▶ **Assigned task**: Everything except the pictures should be printed exactly as it appears in the records.

▶ **Source material**:
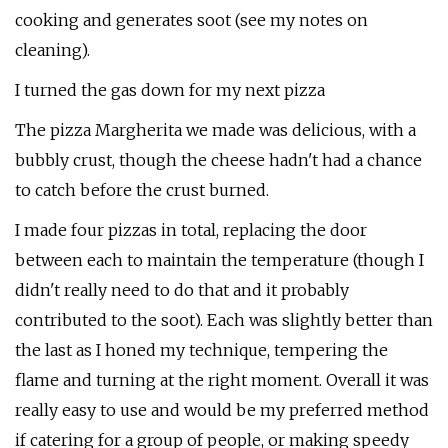
cooking and generates soot (see my notes on
cleaning).
I turned the gas down for my next pizza
The pizza Margherita we made was delicious, with a
bubbly crust, though the cheese hadn't had a chance
to catch before the crust burned.
I made four pizzas in total, replacing the door
between each to maintain the temperature (though I
didn't really need to do that and it probably
contributed to the soot). Each was slightly better than
the last as I honed my technique, tempering the
flame and turning at the right moment. Overall it was
really easy to use and would be my preferred method
if catering for a group of people, or making speedy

▶ **Response for this exercise**:
cooking and generates soot (see my notes on
cleaning).
I turned the gas down for my next pizza
The pizza Margherita we made was delicious, with a
bubbly crust, though the cheese hadn't had a chance
to catch before the crust burned.
I made four pizzas in total, replacing the door
between each to maintain the temperature (though I
didn't really need to do that and it probably
contributed to the soot). Each was slightly better than
the last as I honed my technique, tempering the
flame and turning at the right moment. Overall it was
really easy to use and would be my preferred method
if catering for a group of people, or making speedy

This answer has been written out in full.